The Out in the Open Sleepout on Cricket Hill Park in Chicago on Friday, November 20 was both celebratory and solemn, bluesy and rockin’, serious and inspiring. My 11-year old son, Leo and I slept outside in tents during a winter storm, Chicago’s first snowfall with temperatures dipping into the 20 degree mark to help raise awareness and funds for youth experiencing homelessness. The charity event benefitted 19+ agencies servicing youth in the Chicago area. It took place near an area where people without stable housing seek shelter, usually in tents which are easily seen from Lakeshore Drive, the city’s well traveled highway. The sleepout opened with the national anthem and a brass quintet playing “When the Saints Go Marching In,” a particular favorite of ours. We heard songs and autobiographical poems about triumphs over addiction, depression, rejection, and homelessness, speeches from politicians doing their best to make our city better and safer for teens in homeless situations, stories of LGBTQ folks making it through to a positive today. My son Leo’s friend and classmate, Ava, daughter of Theresa Volpe and Mercedes Santos, along with Theresa announced a new fundraising project in collaboration with local artists to raise money for youth-related issues. Leo ran up and down Cricket Hill with his friends, then acted as camera person as his friend Georgia interviewed some of the other sleep outers for ProudYouth.
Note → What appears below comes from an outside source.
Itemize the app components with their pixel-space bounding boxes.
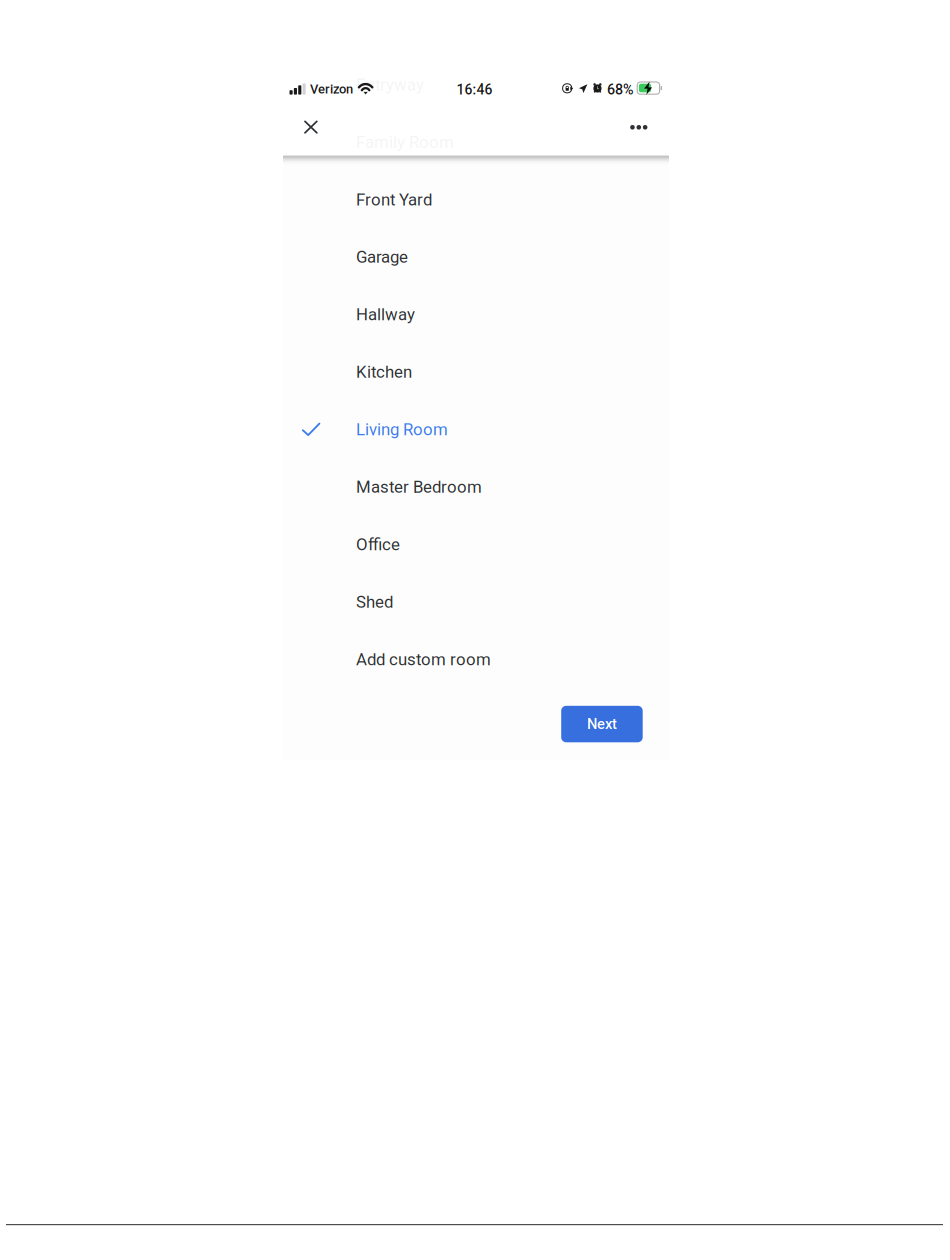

I didn’t truly know what to expect either from the event or from us at the end of it. I was reassured by the effectiveness of community organizing, by fundraising through social media, and by the basic goodheartedness of people in general. I’m amazed and impressed that 400 people attended the event, most of whom stayed the night in our little tent city. We raised more than $40,000 for groups providing services for teenagers who do not have a consistent place to sleep on cold, snowy nights like the evening we slept out.
I was mentally prepared for the snow, but forgot snow melts once you get inside. I neglected to bring a full change of clothes for either of us. We did, however, wear many layers, so we were pretty dry when we crawled into our sleeping bags. We also had a borrowed tent, pillows, thick socks, and a large blanket to cover the two of us, and good company. Leo and I had fun organizing our bedding and our pile of wet stuff, and working out the best direction to sleep in. As we lay there thinking of the strangers around us, Leo said that he knew they all had to be nice people because they had chosen to be a part of this charity event, too. We fell asleep after the heavy snowfall turned to rain and the generator for the klieg lights had been turned off (but before our sleep out neighbors in the tent I dubbed “the party tent” stopped giggling). I awoke several times throughout the night to find it was still raining; it rained the entire night and well into the light of day. We awoke to damp bedding, wet tent walls, sodden grass, and full bladders, but also a feeling of satisfaction at a mission completed—we had spent the entire night sleeping out in the cold.
Of the entire experience, dealing with the cold, wet morning was the most difficult bit. Our coats, hats, and gloves from the night before were soaked, so we were wearing a motley assortment of garments and blankets while we disassembled the tent with stiff fingers, dragging our stuff back to the car with snow in our shoes.
On our drive back home, traveling west on Wilson Avenue under the bridge, I saw the tents lined up against the wall and remembered the sign I had seen when we had driven east along the same road the evening before. It said, “Do You Have a Moral Compass?” I believe the sign was put up in protest of the forced dismantling by police of these tiny tent communities of homeless people. Yes, I thought then, I do have a moral compass and so does my kid, but now it’s a little more finely calibrated knowing there are plenty more people out there who will put their bodies where their hearts are and speak up for the change they want to see.